Figure 3Training and validation of the circulating miRNA-based diagnostic classifier. (A) Cancer prediction models including one to six miRNAs (selected by the recursive elimination method) previously detected at higher levels in the blood samples of CRC patients. Representative graphs of overall yield accuracy and LOOCV estimative. (B) Application of the four-miR-based classifier (miR-106a + let-7e + miR-28 + miR-542) in the screening phase (evaluated by the TLDA assay). (C) The four-miR-based classifier applied to a subset of cases of the discovery set (screening phase) using individual RT-qPCR assays. (D) Application of the four-miR-based classifier to a group of samples independent of the screening phase (validation set) using individual RT-qPCR assays. The dotted line indicates the threshold above which a malignant status would be predicted. SVM: support vector machine; LOOCV: leave-one-out cross-validation; AUC: area under the ROC curve; CI95%: 95% confidence interval.

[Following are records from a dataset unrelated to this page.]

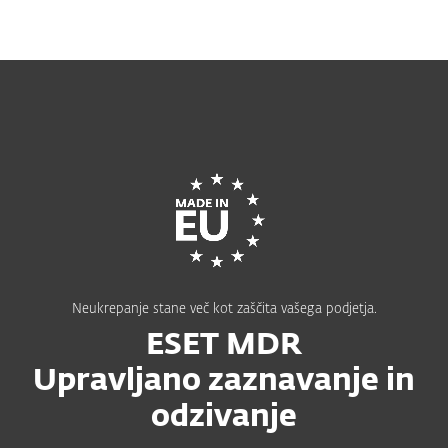
MENU
Neukrepanje stane več kot zaščita vašega podjetja.
ESET MDR
Upravljano zaznavanje in
odzivanje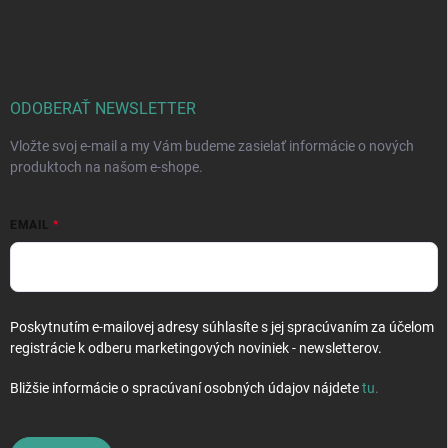
á
p
ä
t
i
ODOBERAŤ NEWSLETTER
e
Vložte svoj e-mail a my Vám budeme zasielať informácie o nových
produktoch na našom e-shope.
EMAIL
Poskytnutím e-mailovej adresy súhlasíte s jej spracúvaním za účelom
registrácie k odberu marketingových noviniek - newsletterov.
Bližšie informácie o spracúvaní osobných údajov nájdete
tu
.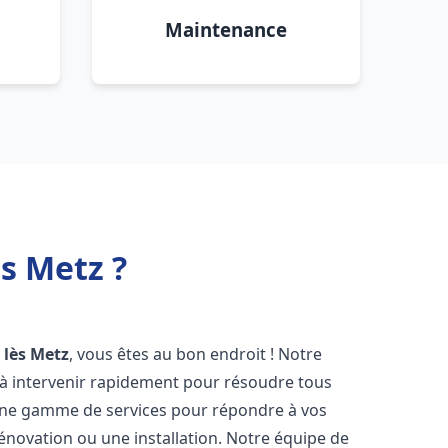
Maintenance
s Metz ?
 lès Metz
, vous êtes au bon endroit ! Notre
à intervenir rapidement pour résoudre tous
une gamme de services pour répondre à vos
énovation ou une installation. Notre équipe de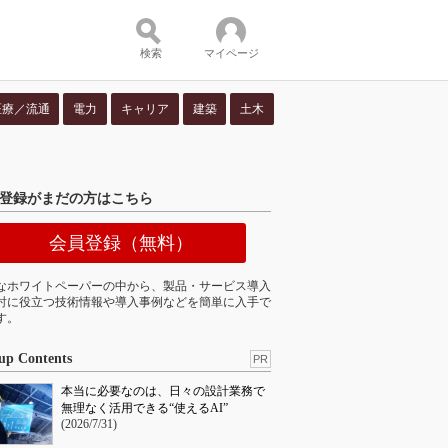
検索
マイページ
医療／流通
電力
キャリア
建築
土木
ツ：
登録がまだの方はこちら
会員登録（無料）
なホワイトペーパーの中から、製品・サービス導入
討に役立つ技術情報や導入事例などを簡単に入手で
す。
up Contents
PR
本当に必要なのは、日々の設計業務で
無理なく活用できる“使えるAI”
(2026/7/31)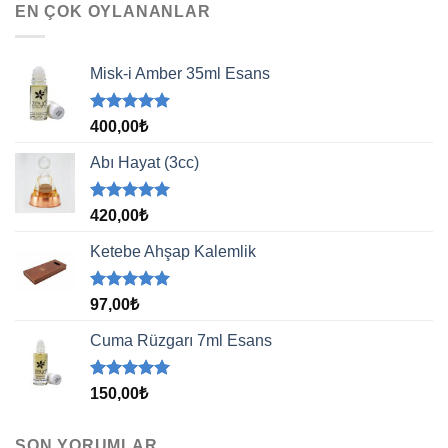
EN ÇOK OYLANANLAR
Misk-i Amber 35ml Esans
5 üzerinden
400,00
₺
5.00
oy
aldı
Abı Hayat (3cc)
5 üzerinden
420,00
₺
5.00
oy
aldı
Ketebe Ahşap Kalemlik
5 üzerinden
97,00
₺
5.00
oy
aldı
Cuma Rüzgarı 7ml Esans
5 üzerinden
150,00
₺
5.00
oy
aldı
SON YORUMLAR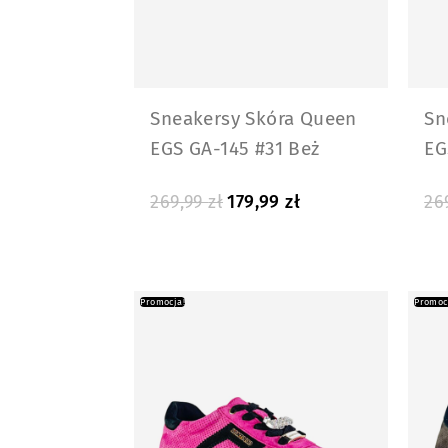
Sneakersy Skóra Queen
Sn
EGS GA-145 #31 Beż
EG
269,99
zł
179,99
zł
26
Promocja!
Promoc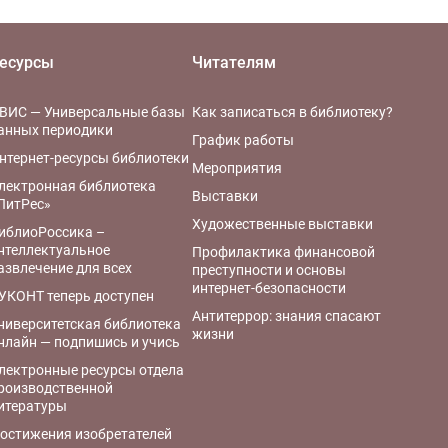
есурсы
Читателям
ВИС — Универсальные базы
Как записаться в библиотеку?
анных периодики
График работы
нтернет-ресурсы библиотеки
Мероприятия
лектронная библиотека
Выставки
ЛитРес»
Художественные выставки
иблиоРоссика –
нтеллектуальное
Профилактика финансовой
азвлечение для всех
преступности и основы
интернет-безопасности
УКОНТ теперь доступен
Антитеррор: знания спасают
ниверситетская библиотека
жизни
нлайн — подпишись и учись
лектронные ресурсы отдела
роизводственной
итературы
остижения изобретателей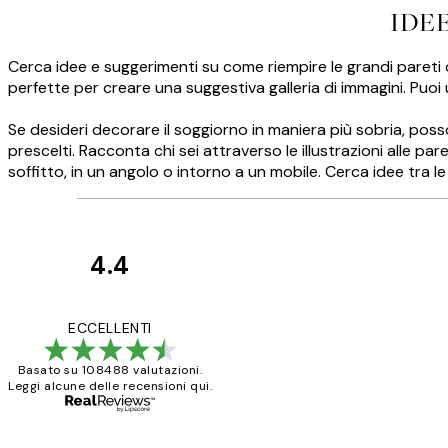
IDE
Cerca idee e suggerimenti su come riempire le grandi pareti 
perfette per creare una suggestiva galleria di immagini. Puoi 
Se desideri decorare il soggiorno in maniera più sobria, poss
prescelti. Racconta chi sei attraverso le illustrazioni alle par
soffitto, in un angolo o intorno a un mobile. Cerca idee tra 
4.4
recensioni
dei
PERFECT!!
ECCELLENTI
clienti
Basato su 108488 valutazioni.
Leggi alcune delle recensioni qui.
26 mag
Alessandra G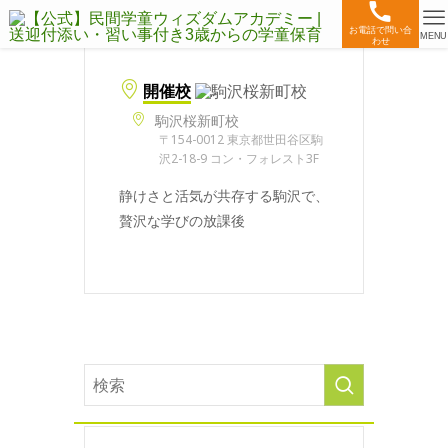
お電話で問い合
MENU
わせ
開催校
駒沢桜新町校
〒154-0012 東京都世田谷区駒
沢2-18-9 コン・フォレスト3F
静けさと活気が共存する駒沢で、
贅沢な学びの放課後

Classification performance of the four-miR-based classifier used to distinguish colorectal cancer from non-cancer individuals.
| Metric | TLDA Assay | Single Assays | |
|---|---|---|---|
| Screening Phase | Discovery Set | Validation Set | |
| Estimate (CI95%) | Estimate (CI95%) | Estimate (CI95%) | |
| Sensitivity | 88.9 (50.7–99.4) | 57.1 (20.2–88.2) | 59.4 (40.8–75.8) |
| Specificity | 86.7 (58.4–97.7) | 80.0 (51.4–94.7) | 86.8 (74–94.1) |
| PPV | 80.0 (44.2–96.5) | 57.1 (20.2–88.2) | 73.1 (51.9–87.6) |
| NPV | 92.9 (64.2–99.6) | 80 (51.4–94.7) | 78.0 (64.9–87.3) |
| AUC | 0.867 (0.710–1.000) | 0.743 (0.501–0.985) | 0.716 (0.600–0.832) |
CI95%: 95% confidence interval; PPV = positive predictive value; NPV = negative predictive value.
Figure 4Performance of the four-miR classifier tested in the Gene Expression Omnibus (GEO) dataset. (A) Database searching, inclusion and exclusion criteria. (B) Among 16 studies found in the GEO datasets, 7 fulfilled the criteria of number of samples (≥20 samples of both CRC and controls), 5 used serum samples and validated our four-miR classifier model, and 3 datasets (exosome, serum, and plasma samples) showed no significant association.
Figure 5Performance of the four-miR classifier tested in TCGA colorectal primary tumors and adjacent non-cancer tissues. The classifier designed to be a liquid biopsy method also demonstrated high power in discriminating cancer and non-cancer colorectal tissues of the TCGA dataset. The dotted line indicates the threshold above which a malignant status would be predicted. TCGA: The Cancer Genome Atlas; COAD: colon cancer cohort from TCGA; READ: rectal cancer cohort from TCGA.
Figure 6Biological pathways enriched with the mRNAs predicted to be targets of miR-106a-5p, let-7e-5p, miR-28-3p, and miR-542-5p. The colorectal cancer pathway (red star) is among the most significant pathways for three out of four tested miRNAs (miR-106a-5p, let-7e-5p, and miR-28-3p). p-Value expressed as −log10.